------ DATASET
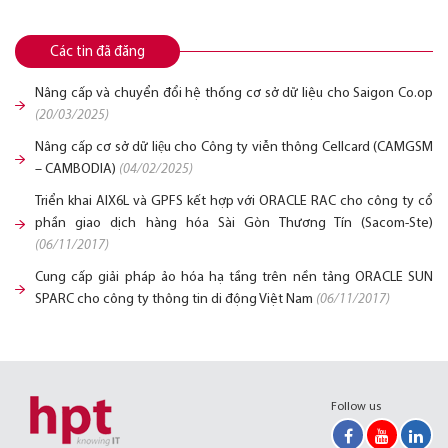
Các tin đã đăng
Nâng cấp và chuyển đổi hệ thống cơ sở dữ liệu cho Saigon Co.op
(20/03/2025)
Nâng cấp cơ sở dữ liệu cho Công ty viễn thông Cellcard (CAMGSM
– CAMBODIA)
(04/02/2025)
Triển khai AIX6L và GPFS kết hợp với ORACLE RAC cho công ty cổ
phần giao dịch hàng hóa Sài Gòn Thương Tín (Sacom-Ste)
(06/11/2017)
Cung cấp giải pháp ảo hóa hạ tầng trên nền tảng ORACLE SUN
SPARC cho công ty thông tin di động Việt Nam
(06/11/2017)
Follow us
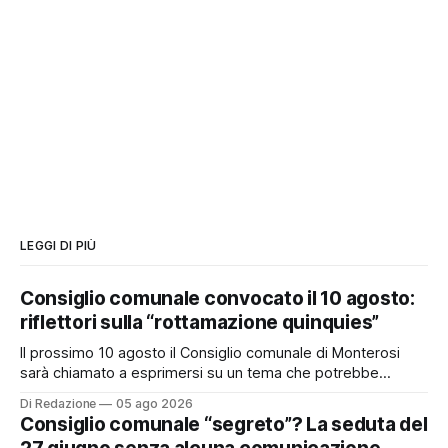
LEGGI DI PIÙ
Consiglio comunale convocato il 10 agosto:
riflettori sulla “rottamazione quinquies”
Il prossimo 10 agosto il Consiglio comunale di Monterosi
sarà chiamato a esprimersi su un tema che potrebbe
incidere concretamente sulle tasche di molti cittadini: la
Di Redazione
05 ago 2026
possibile adesione del Comune alla cosiddetta
Consiglio comunale “segreto”? La seduta del
“rottamazione quinquies” dei carichi affidati all’Agente della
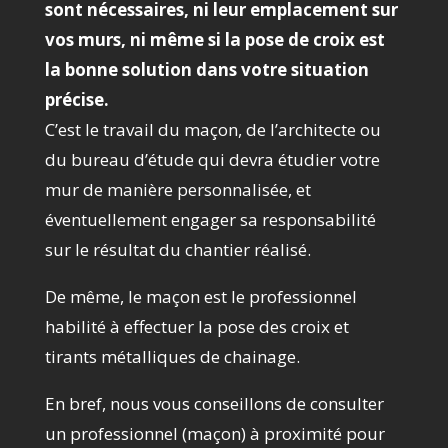
sont nécessaires, ni leur emplacement sur
vos murs, ni même si la pose de croix est
la bonne solution dans votre situation
précise.
C’est le travail du maçon, de l’architecte ou
du bureau d’étude qui devra étudier votre
mur de manière personnalisée, et
éventuellement engager sa responsabilité
sur le résultat du chantier réalisé.
De même, le maçon est le professionnel
habilité à effectuer la pose des croix et
tirants métalliques de chainage.
En bref, nous vous conseillons de consulter
un professionnel (maçon) à proximité pour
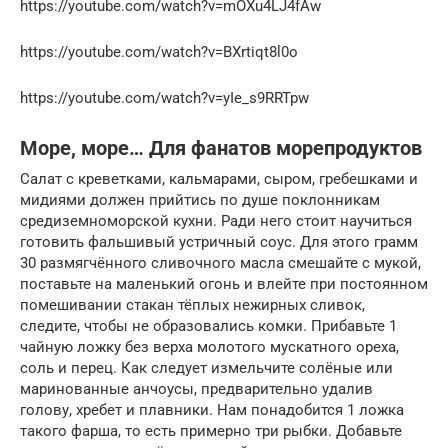
https://youtube.com/watch?v=mOXu4LJ4fAw
https://youtube.com/watch?v=BXrtiqt8l0o
https://youtube.com/watch?v=yIe_s9RRTpw
Море, море… Для фанатов морепродуктов
Салат с креветками, кальмарами, сыром, гребешками и
мидиями должен прийтись по душе поклонникам
средиземноморской кухни. Ради него стоит научиться
готовить фальшивый устричный соус. Для этого грамм
30 размягчённого сливочного масла смешайте с мукой,
поставьте на маленький огонь и влейте при постоянном
помешивании стакан тёплых нежирных сливок,
следите, чтобы не образовались комки. Прибавьте 1
чайную ложку без верха молотого мускатного ореха,
соль и перец. Как следует измельчите солёные или
маринованные анчоусы, предварительно удалив
голову, хребет и плавники. Нам понадобится 1 ложка
такого фарша, то есть примерно три рыбки. Добавьте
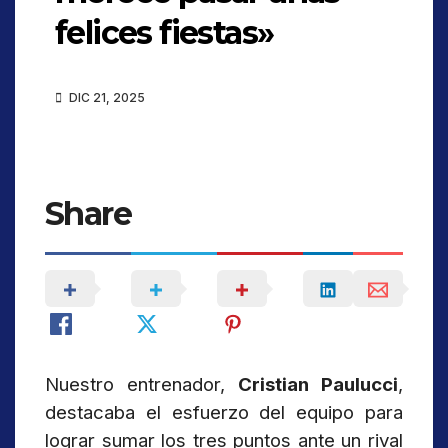
felices fiestas»
DIC 21, 2025
Share
Nuestro entrenador,
Cristian Paulucci
,
destacaba el esfuerzo del equipo para
lograr sumar los tres puntos ante un rival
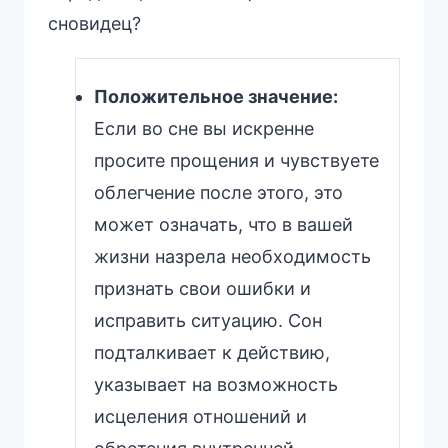
сновидец?
Положительное значение:
Если во сне вы искренне
просите прощения и чувствуете
облегчение после этого, это
может означать, что в вашей
жизни назрела необходимость
признать свои ошибки и
исправить ситуацию. Сон
подталкивает к действию,
указывает на возможность
исцеления отношений и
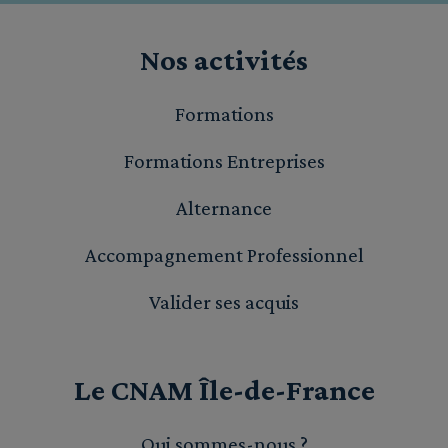
Nos activités
Formations
Formations Entreprises
Alternance
Accompagnement Professionnel
Valider ses acquis
Le CNAM Île-de-France
Qui sommes-nous ?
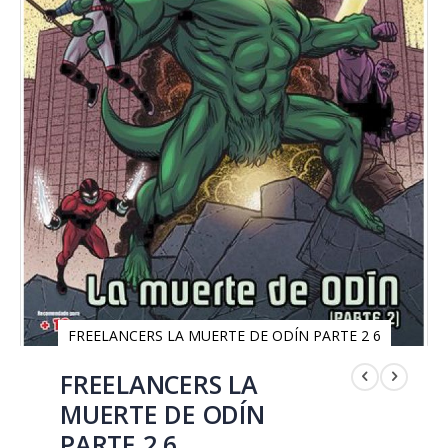
FREELANCERS LA MUERTE DE ODÍN PARTE 2 6
Saltar
al
FREELANCERS LA
comienzo
MUERTE DE ODÍN
de
la
PARTE 2 6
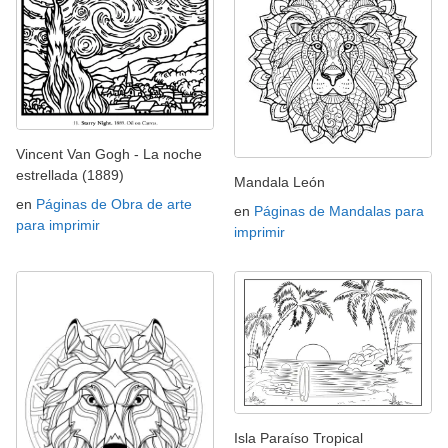
Vincent Van Gogh - La noche
estrellada (1889)
Mandala León
en
Páginas de Obra de arte
en
Páginas de Mandalas para
para imprimir
imprimir
Isla Paraíso Tropical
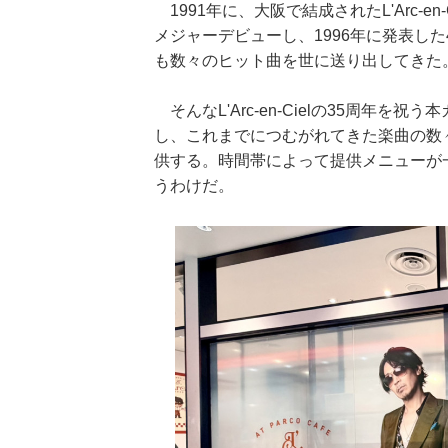
1991年に、大阪で結成されたL'Arc-e
メジャーデビューし、1996年に発表した
も数々のヒット曲を世に送り出してきた
そんなL'Arc-en-Cielの35周年を祝う
し、これまでにつむがれてきた楽曲の数
供する。時間帯によって提供メニューが
うわけだ。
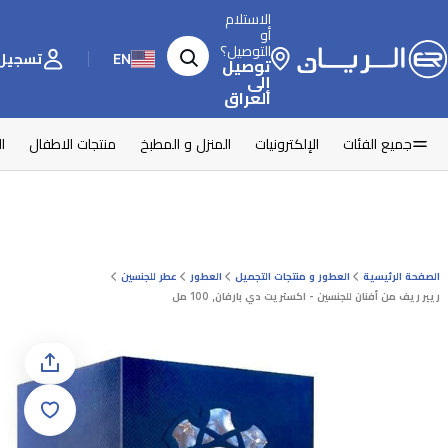
الاستلام
أو
التوصيل؟
EN
تسجيل 
توصيل
إلى
العراق
جميع الفئات
الإلكترونيات
المنزل و المطبخ
منتجات الاطفال
ا
الصفحة الرئيسية
العطور و منتجات التجميل
العطور
عطر للجنسين
ريير ريف من أفنان للجنسين - اكستريت دي بارفان, 100 مل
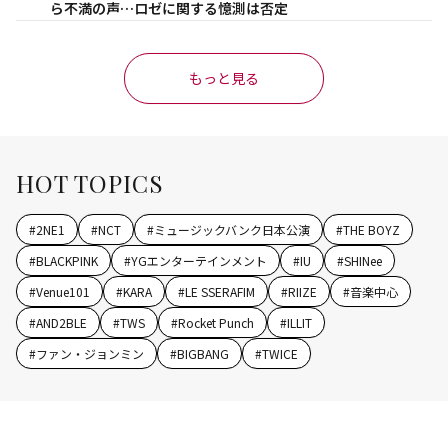
ら不満の声…ロゼに関する憶測は否定
もっと見る
HOT TOPICS
#
2NE1
#
NCT
#
ミュージックバンク日本公演
#
THE BOYZ
#
BLACKPINK
#
YGエンターテインメント
#
IU
#
SHINee
#
Venue101
#
KARA
#
LE SSERAFIM
#
RIIZE
#
音楽中心
#
AND2BLE
#
TWS
#
Rocket Punch
#
ILLIT
#
ファン・ジョンミン
#
BIGBANG
#
TWICE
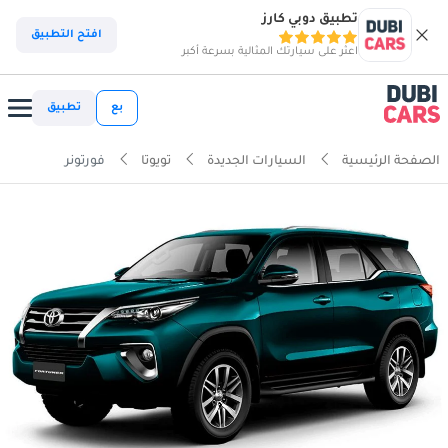
تطبيق دوبي كارز
افتح التطبيق
اعثر على سيارتك المثالية بسرعة أكبر
بع
تطبيق
الصفحة الرئيسية
السيارات الجديدة
تويوتا
فورتونر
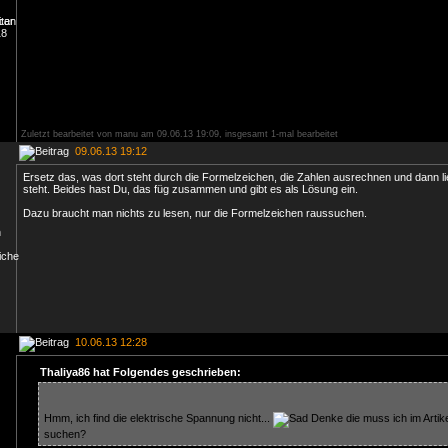
Zuletzt bearbeitet von manu am 09.06.13 19:09, insgesamt 1-mal bearbeitet
09.06.13 19:12
Ersetz das, was dort steht durch die Formelzeichen, die Zahlen ausrechnen und dann li
steht. Beides hast Du, das füg zusammen und gibt es als Lösung ein.
Dazu braucht man nichts zu lesen, nur die Formelzeichen raussuchen.
10.06.13 12:28
Thaliya86 hat Folgendes geschrieben:
Hmm, ich find die elektrische Spannung nicht...
Denke die muss ich im Artike
suchen?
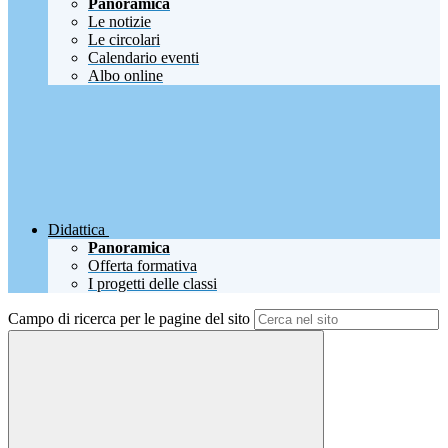
Panoramica
Le notizie
Le circolari
Calendario eventi
Albo online
Didattica
Panoramica
Offerta formativa
I progetti delle classi
Campo di ricerca per le pagine del sito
------------
For every line of the material that holds the word "comunale", make a copy.

Consiglio comunale convocato il 10 agosto:
Il prossimo 10 agosto il Consiglio comunale di Monterosi
Consiglio comunale “segreto”? La seduta del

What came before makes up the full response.